- [WHAT YOU WILL DO] Exclude all images and print the entries below exactly.

====

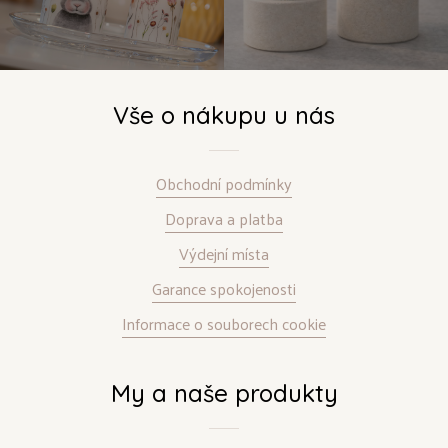
Vše o nákupu u nás
Obchodní podmínky
Doprava a platba
Výdejní místa
Garance spokojenosti
Informace o souborech cookie
My a naše produkty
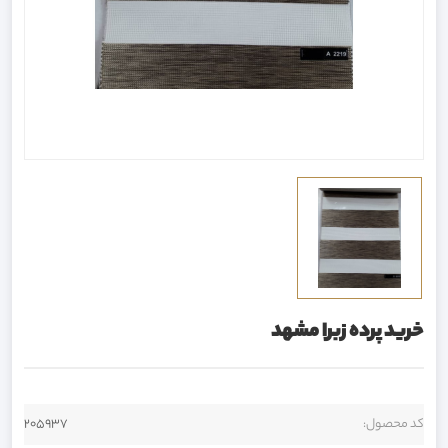
خرید پرده زبرا مشهد
کد محصول:
205937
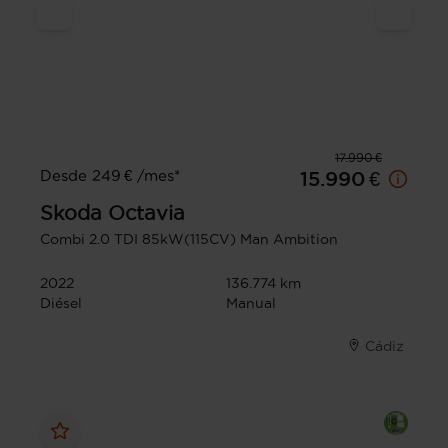
17.990 €
Desde 249 € /mes*
15.990 €
Skoda
Octavia
Combi 2.0 TDI 85kW(115CV) Man Ambition
2022
136.774 km
Diésel
Manual
Cádiz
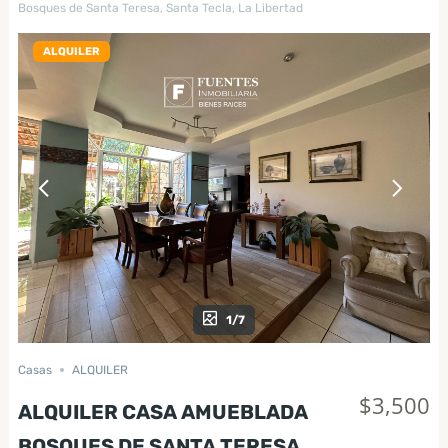
Bosques de Santa Teresa, Santa Tecla, La Libertad
ALQUILER
1/7
Casas
ALQUILER
$3,500
ALQUILER CASA AMUEBLADA
BOSQUES DE SANTA TERESA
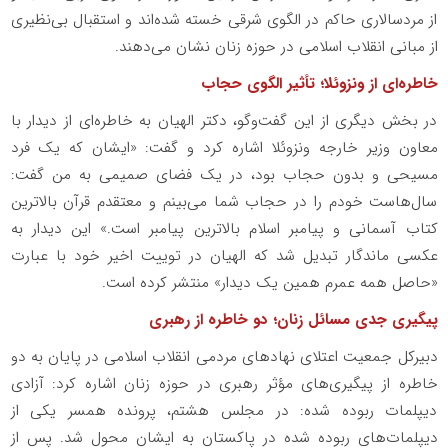
از مردسالاری حاکم در الگوی شرقی خسته شده‌اند و استقبال بی‌نظیری
از مبانی انقلاب اسلامی در حوزه زنان نشان می‌دهند.
خاطره‌ای از ونزوئلا؛ تأثیر الگوی حجاب
در بخش دیگری از این گفت‌وگو، دکتر الهیان به خاطره‌ای از دیدار با
معاون وزیر خارجه ونزوئلا اشاره کرد و گفت: «ایشان که یک فرد
مسیحی و بدون حجاب بود، در یک فضای صمیمی به من گفت:
سال‌هاست خودم را در حجاب شما می‌بینم و معتقدم قرآن بالاترین
کتاب آسمانی و پیامبر اسلام بالاترین پیامبر است.» این دیدار به
عکسی ماندگار تبدیل شد که الهیان در توییت اخیر خود با عبارت
«حاصل همه عمرم همین یک دیدار» منتشر کرده است.
پیگیری جدی مسائل زنان؛ دو خاطره از رهبری
دبیرکل جمعیت اعتلای نهادهای مردمی انقلاب اسلامی در پایان به دو
خاطره از پیگیری‌های مؤثر رهبری در حوزه زنان اشاره کرد: آزادی
دیپلمات ربوده شده: در مجلس هشتم، پرونده همسر یکی از
دیپلمات‌های ربوده شده در پاکستان به ایشان محول شد. پس از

====

- [EXERCISE ANSWER]
Vše o nákupu u nás
Obchodní podmínky
Doprava a platba
Výdejní místa
Garance spokojenosti
Informace o souborech cookie
My a naše produkty
خرید پرده زبرا مشهد
کد محصول:
205937
17.990 €
Desde 249 € /mes*
15.990 €
Skoda
Octavia
Combi 2.0 TDI 85kW(115CV) Man Ambition
2022
136.774 km
Diésel
Manual
Cádiz
Bosques de Santa Teresa, Santa Tecla, La Libertad
ALQUILER
1/7
Casas
ALQUILER
$3,500
ALQUILER CASA AMUEBLADA
BOSQUES DE SANTA TERESA
از مردسالاری حاکم در الگوی شرقی خسته شده‌اند و استقبال بی‌نظیری
از مبانی انقلاب اسلامی در حوزه زنان نشان می‌دهند.
خاطره‌ای از ونزوئلا؛ تأثیر الگوی حجاب
در بخش دیگری از این گفت‌وگو، دکتر الهیان به خاطره‌ای از دیدار با
معاون وزیر خارجه ونزوئلا اشاره کرد و گفت: «ایشان که یک فرد
مسیحی و بدون حجاب بود، در یک فضای صمیمی به من گفت:
سال‌هاست خودم را در حجاب شما می‌بینم و معتقدم قرآن بالاترین
کتاب آسمانی و پیامبر اسلام بالاترین پیامبر است.» این دیدار به
عکسی ماندگار تبدیل شد که الهیان در توییت اخیر خود با عبارت
«حاصل همه عمرم همین یک دیدار» منتشر کرده است.
پیگیری جدی مسائل زنان؛ دو خاطره از رهبری
دبیرکل جمعیت اعتلای نهادهای مردمی انقلاب اسلامی در پایان به دو
خاطره از پیگیری‌های مؤثر رهبری در حوزه زنان اشاره کرد: آزادی
دیپلمات ربوده شده: در مجلس هشتم، پرونده همسر یکی از
دیپلمات‌های ربوده شده در پاکستان به ایشان محول شد. پس از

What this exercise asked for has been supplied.